What do you think of the weird circumstances of the Ward 4 contests? What does it tell you about the need for charter reform?
On the one hand, you have a first-time at-large candidate, Josh Krintzman, who will win his seat in an uncontested race. As pointed out on a wild thread on the Newton Parents listserv, this is not exactly unusual. At least one sitting councilor, Marc Laredo, first won his seat without a third candidate.
On the other hand, you have a first-time ward candidate, Christopher Markiewicz, who attracted a write-in opponent, Allison Sharma. If there’s been a ward councilor who first won her seat without an opponent, I’m not aware of it.

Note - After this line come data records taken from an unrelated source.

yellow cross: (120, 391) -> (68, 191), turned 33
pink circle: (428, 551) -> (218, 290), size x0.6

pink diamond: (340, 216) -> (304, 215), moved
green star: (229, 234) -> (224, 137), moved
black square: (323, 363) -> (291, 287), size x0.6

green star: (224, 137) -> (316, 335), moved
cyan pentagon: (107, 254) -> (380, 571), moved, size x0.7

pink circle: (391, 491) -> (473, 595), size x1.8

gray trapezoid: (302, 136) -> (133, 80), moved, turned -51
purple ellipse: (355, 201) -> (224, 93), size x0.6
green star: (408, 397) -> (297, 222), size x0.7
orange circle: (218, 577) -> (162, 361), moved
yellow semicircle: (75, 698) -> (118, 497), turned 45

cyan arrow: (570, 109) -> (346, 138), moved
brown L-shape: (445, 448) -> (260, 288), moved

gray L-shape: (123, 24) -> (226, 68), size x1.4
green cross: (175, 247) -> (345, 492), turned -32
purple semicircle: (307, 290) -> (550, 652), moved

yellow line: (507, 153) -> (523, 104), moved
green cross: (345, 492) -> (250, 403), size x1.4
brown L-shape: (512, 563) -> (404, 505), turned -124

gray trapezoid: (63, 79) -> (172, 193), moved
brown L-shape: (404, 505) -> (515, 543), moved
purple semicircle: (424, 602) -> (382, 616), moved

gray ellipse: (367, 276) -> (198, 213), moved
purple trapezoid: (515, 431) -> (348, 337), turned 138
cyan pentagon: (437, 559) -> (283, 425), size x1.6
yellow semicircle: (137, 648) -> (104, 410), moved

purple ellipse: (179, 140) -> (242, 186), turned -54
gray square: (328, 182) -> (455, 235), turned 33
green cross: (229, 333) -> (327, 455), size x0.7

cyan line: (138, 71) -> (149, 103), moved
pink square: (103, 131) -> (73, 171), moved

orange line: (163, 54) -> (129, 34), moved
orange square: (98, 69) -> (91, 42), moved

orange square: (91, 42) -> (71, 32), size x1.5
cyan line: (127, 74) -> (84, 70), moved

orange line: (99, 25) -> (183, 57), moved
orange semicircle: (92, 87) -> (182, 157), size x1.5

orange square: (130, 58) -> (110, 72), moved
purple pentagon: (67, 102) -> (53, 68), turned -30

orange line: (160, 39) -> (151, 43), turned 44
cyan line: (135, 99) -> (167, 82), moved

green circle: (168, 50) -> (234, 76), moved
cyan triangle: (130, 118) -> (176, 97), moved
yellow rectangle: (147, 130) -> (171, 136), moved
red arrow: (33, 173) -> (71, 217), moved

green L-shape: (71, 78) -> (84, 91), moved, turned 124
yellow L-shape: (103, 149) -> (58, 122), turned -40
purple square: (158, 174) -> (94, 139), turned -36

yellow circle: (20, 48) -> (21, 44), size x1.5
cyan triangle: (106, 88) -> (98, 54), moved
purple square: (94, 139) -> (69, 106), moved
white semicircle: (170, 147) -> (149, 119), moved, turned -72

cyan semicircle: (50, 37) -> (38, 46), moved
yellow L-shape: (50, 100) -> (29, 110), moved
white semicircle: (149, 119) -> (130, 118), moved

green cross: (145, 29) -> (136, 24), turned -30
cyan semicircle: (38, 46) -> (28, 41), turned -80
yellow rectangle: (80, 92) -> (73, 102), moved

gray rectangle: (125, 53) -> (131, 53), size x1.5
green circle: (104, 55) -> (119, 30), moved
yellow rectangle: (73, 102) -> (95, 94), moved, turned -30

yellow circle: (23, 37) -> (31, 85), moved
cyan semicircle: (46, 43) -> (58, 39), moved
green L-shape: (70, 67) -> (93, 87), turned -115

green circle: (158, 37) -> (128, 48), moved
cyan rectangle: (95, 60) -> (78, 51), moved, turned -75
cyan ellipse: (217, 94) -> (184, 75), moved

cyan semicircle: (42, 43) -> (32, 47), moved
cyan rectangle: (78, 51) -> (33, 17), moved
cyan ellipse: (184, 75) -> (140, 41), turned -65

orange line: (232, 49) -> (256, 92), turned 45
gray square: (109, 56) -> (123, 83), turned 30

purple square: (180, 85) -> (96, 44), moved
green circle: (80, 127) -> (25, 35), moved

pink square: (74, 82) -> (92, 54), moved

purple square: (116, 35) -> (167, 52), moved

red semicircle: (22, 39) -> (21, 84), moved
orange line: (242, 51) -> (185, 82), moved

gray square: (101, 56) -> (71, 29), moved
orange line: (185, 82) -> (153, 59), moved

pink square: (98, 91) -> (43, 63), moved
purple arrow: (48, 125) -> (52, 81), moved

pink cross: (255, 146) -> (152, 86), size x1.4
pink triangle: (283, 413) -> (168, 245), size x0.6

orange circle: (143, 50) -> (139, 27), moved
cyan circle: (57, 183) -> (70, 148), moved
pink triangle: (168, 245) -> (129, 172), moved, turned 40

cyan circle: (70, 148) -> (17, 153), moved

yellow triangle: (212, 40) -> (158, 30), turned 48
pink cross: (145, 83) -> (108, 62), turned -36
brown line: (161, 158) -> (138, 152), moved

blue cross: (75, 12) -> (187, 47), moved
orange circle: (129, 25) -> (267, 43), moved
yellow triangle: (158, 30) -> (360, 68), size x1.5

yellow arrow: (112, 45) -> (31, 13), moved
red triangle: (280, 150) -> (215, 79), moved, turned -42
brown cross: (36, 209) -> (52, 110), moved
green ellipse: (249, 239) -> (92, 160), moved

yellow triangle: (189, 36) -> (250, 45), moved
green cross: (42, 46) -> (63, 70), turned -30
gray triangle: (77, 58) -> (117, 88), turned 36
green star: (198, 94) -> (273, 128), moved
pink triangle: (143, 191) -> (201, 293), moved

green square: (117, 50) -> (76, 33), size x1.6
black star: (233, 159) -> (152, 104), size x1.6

The obvious explanation for this state of affairs? Channeling my inner No-bird, it’s a hell of a lot easier to launch a first-time bid for a Ward seat, especially an outsider. In fact, it’s so easy to launch a Ward campaign, you can do it as a write-in!
Once Josh put his hat in the ring, he became a favorite to win. Though a non-winner in his first bid for elected office (school committee), Josh was a long-time state-house lawyer and the chair of the charter commission (which is also elected office); he’s connected. Inarguably, he’s got a leg up in a city-wide race. Seems he cleared the field.
When it became apparent that Christopher would run unopposed for ward councilor, the barrier to entry was so low, Allison has mounted a write-in campaign. With just a few hundred votes to win, anybody can do it!
So, the situation in Ward 4 is compelling advertisement for No, right?
Not so sure. I’m inclined to think it demonstrates that ward representation doesn’t matter and that the Charter Commission was unnecessarily nervous about ward councilors. For sure, the at-large race is a cautionary tale about the advantage an insider has in a city-wide race. But, the ward councilor rates illustrates what I don’t think the charter commissioners wrestled with: the fact that rule changes change strategy. In a world of eight ward councilors on a council of twelve, the insider juggernaut can and would concentrate its efforts on the ward races. We’re seeing it a bit in the Ward 4 ward race. The insider machine sure seems likely to deliver. In a write-in campaign.
It’s all a bit reductive. The world doesn’t divide so neatly into insider/outsider. And, we’ve seen “outsider” Bill Brandel unseat insider Christina Samuelson in a Ward 5 ward alderman race, years ago.
But, I’ll stand by the basic theory: insiderdom would have fared just fine with ward councilors. And, by eliminating ward councilors, the commission made itself a political problem that jeopardizes the effort to deliver a smaller board.